Yawn. Claude still on top. This general lost its purpose a year ago.
Q4 in GPU(grddr6x) or Q8 in RAM(ddr4)?Will it be much slower? Will performance lose be too bad?
>>106799451buy an ad
So, about that /jeetmg/ split for vramlets, kobold shills and the anti-miku poster...
>>106798683Cool Teto
>>106799451ok, show me where the claude weights are then
>>106799361>It has a fixed lifetime and you're not using it!Its worn out by use. It's calendar age is completely irrelevant. Jesus Christ. Giving the internet to shitskins was the darkest moment in human history.
>>106798463>>106798744absolutely fucking revoltingthis is a cunny board
>>106796691>Beam searchA long time ago on L2 7B with transformers ooba. I remember it being very slow and eating up way too much VRAM. >/g/ lorasThere were either two or three /lmg/ loras. I made one of them for Mistral 7b a while ago shared in a mega link, then a newer updated one that I never uploaded. Now I remember on gaychan when the site was down I said I'd share the dataset but I never did, I'll get on that.
>>106798744Top ten most disgusting things I've ever read
>>106798489Why is she looking at me like that? I feel like she wants me...

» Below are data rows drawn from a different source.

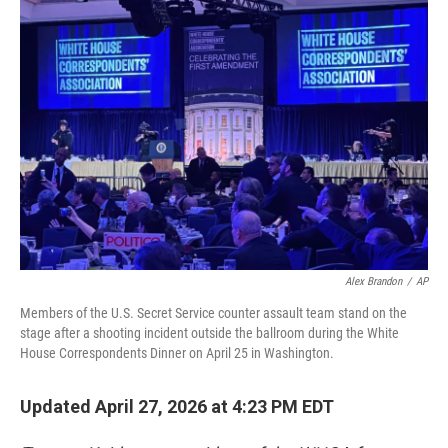
r
I
n
Alex Brandon
/
AP
Members of the U.S. Secret Service counter assault team stand on the
stage after a shooting incident outside the ballroom during the White
House Correspondents Dinner on April 25 in Washington.
Updated April 27, 2026 at 4:23 PM EDT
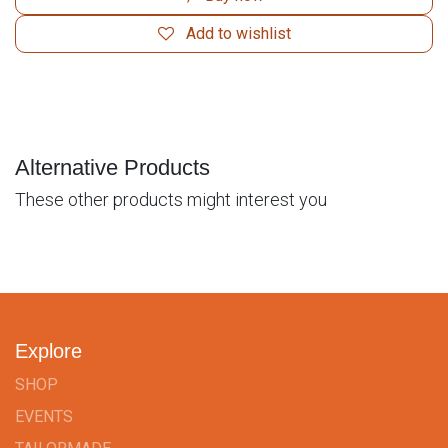
Add to wishlist
Alternative Products
These other products might interest you
Explore
SHOP
EVENTS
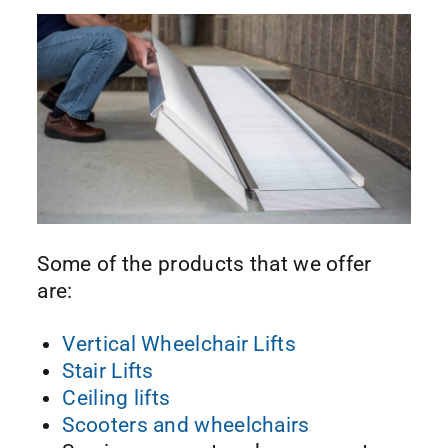
Some of the products that we offer
are:
Vertical Wheelchair Lifts
Stair Lifts
Ceiling lifts
Scooters and wheelchairs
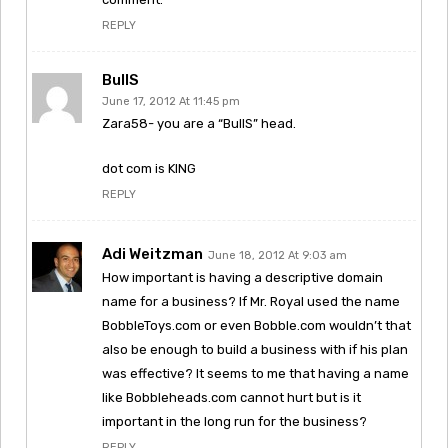
REPLY
BullS
June 17, 2012 At 11:45 pm
Zara58- you are a “BullS” head.
dot com is KING
REPLY
Adi Weitzman
June 18, 2012 At 9:03 am
How important is having a descriptive domain
name for a business? If Mr. Royal used the name
BobbleToys.com or even Bobble.com wouldn’t that
also be enough to build a business with if his plan
was effective? It seems to me that having a name
like Bobbleheads.com cannot hurt but is it
important in the long run for the business?
REPLY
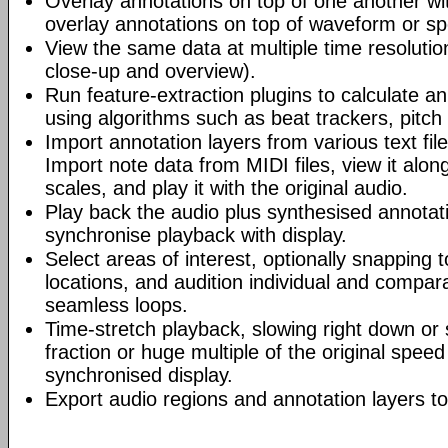
Overlay annotations on top of one another wi
overlay annotations on top of waveform or s
View the same data at multiple time resolutio
close-up and overview).
Run feature-extraction plugins to calculate an
using algorithms such as beat trackers, pitch
Import annotation layers from various text fil
Import note data from MIDI files, view it alo
scales, and play it with the original audio.
Play back the audio plus synthesised annotati
synchronise playback with display.
Select areas of interest, optionally snapping 
locations, and audition individual and compara
seamless loops.
Time-stretch playback, slowing right down or 
fraction or huge multiple of the original speed
synchronised display.
Export audio regions and annotation layers to 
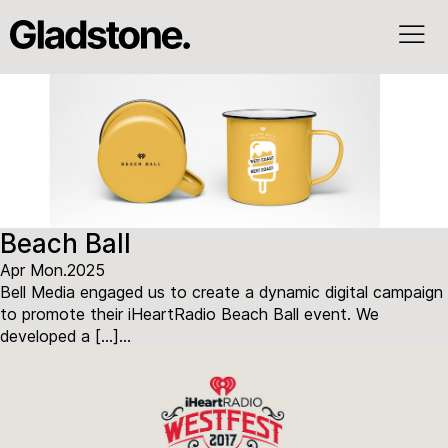
Beach Ball
Apr Mon.2025
Bell Media engaged us to create a dynamic digital campaign
to promote their iHeartRadio Beach Ball event. We
developed a […]...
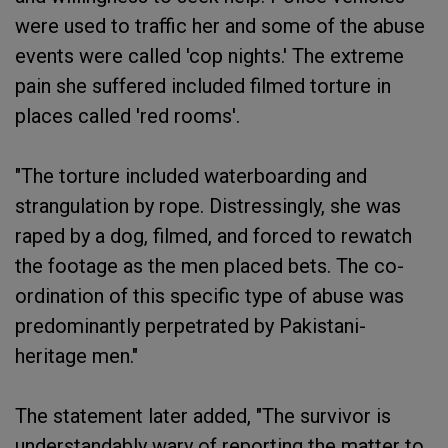
were used to traffic her and some of the abuse
events were called 'cop nights.' The extreme
pain she suffered included filmed torture in
places called 'red rooms'.
"The torture included waterboarding and
strangulation by rope. Distressingly, she was
raped by a dog, filmed, and forced to rewatch
the footage as the men placed bets. The co-
ordination of this specific type of abuse was
predominantly perpetrated by Pakistani-
heritage men."
The statement later added, "The survivor is
understandably wary of reporting the matter to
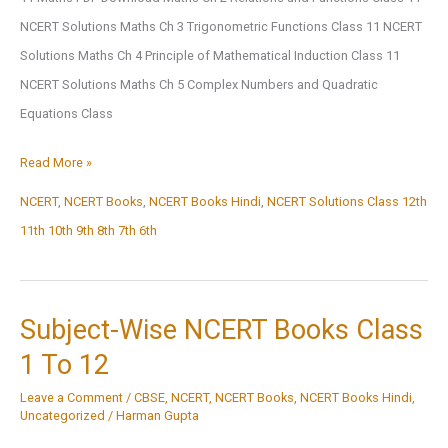
AHEMDABAD
NCERT Solutions Maths Ch 3 Trigonometric Functions Class 11 NCERT
Solutions Maths Ch 4 Principle of Mathematical Induction Class 11
NCERT Solutions Maths Ch 5 Complex Numbers and Quadratic
Equations Class
NCERT
Read More »
Solutions
NCERT
,
NCERT Books
,
NCERT Books Hindi
,
NCERT Solutions Class 12th
11th 10th 9th 8th 7th 6th
Subject-Wise NCERT Books Class
1 To 12
Leave a Comment
/
CBSE
,
NCERT
,
NCERT Books
,
NCERT Books Hindi
,
Uncategorized
/
Harman Gupta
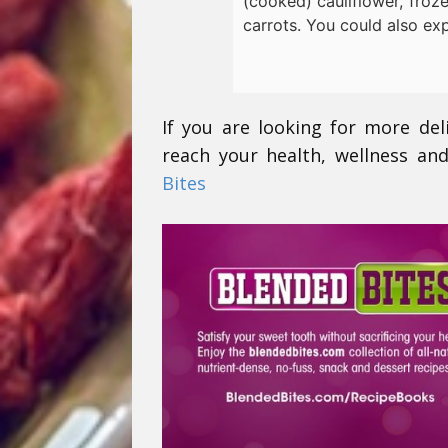
(cooked) cauliflower, froz
carrots. You could also ex
If you are looking for more del
reach your health, wellness and
Bites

>>106798463>>106798744At least it didn't have >betraying her body>shivers>testament>white knucklesEtc.
>>106799702>he doesn't know about banned strings
>>106799586That's a squash anon.
>>106799719You are absolutely right— I prefer the raw output as it is a testament to my own depravity.
>>106799771>—
>>106799731I would squash her, if you catch my drift.

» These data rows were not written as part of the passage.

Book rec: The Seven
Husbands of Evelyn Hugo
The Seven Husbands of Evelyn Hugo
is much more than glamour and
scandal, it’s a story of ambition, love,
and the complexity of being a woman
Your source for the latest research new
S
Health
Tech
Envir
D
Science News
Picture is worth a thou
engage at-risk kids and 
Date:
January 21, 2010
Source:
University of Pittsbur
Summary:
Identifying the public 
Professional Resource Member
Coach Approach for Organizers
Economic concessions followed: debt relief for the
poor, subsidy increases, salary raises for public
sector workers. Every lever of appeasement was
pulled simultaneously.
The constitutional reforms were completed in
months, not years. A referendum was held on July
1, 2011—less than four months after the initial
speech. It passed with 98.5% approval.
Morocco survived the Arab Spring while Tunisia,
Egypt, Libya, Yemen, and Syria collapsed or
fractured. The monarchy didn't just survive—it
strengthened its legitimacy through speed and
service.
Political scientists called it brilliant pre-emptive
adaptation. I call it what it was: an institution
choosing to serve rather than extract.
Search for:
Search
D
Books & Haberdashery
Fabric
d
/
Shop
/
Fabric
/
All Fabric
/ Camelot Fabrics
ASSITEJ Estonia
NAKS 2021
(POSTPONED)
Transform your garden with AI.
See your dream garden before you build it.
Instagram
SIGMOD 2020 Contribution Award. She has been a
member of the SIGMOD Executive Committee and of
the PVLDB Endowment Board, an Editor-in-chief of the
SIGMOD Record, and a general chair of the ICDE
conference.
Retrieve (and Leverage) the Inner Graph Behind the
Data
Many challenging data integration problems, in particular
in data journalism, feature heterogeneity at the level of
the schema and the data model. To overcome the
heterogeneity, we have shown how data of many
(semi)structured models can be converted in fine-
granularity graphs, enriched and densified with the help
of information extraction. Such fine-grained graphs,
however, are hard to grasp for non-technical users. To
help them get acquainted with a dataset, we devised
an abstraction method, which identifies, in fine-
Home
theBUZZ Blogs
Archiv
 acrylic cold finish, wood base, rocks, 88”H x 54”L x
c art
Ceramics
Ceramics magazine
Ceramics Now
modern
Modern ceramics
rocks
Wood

>>106799731You are wrong. It's a beautiful little girl, and she wants me. Just look at her lewd smug expression, it's directed at me. I think she's a mesugaki. And she definitely wants me.
>>106799779>>106799797If you must...
>>106800012>>106800012>>106800012
>>106795551Based on your own experience is it better to do SFT fine tuning on a base model instead of an instruct tuned model?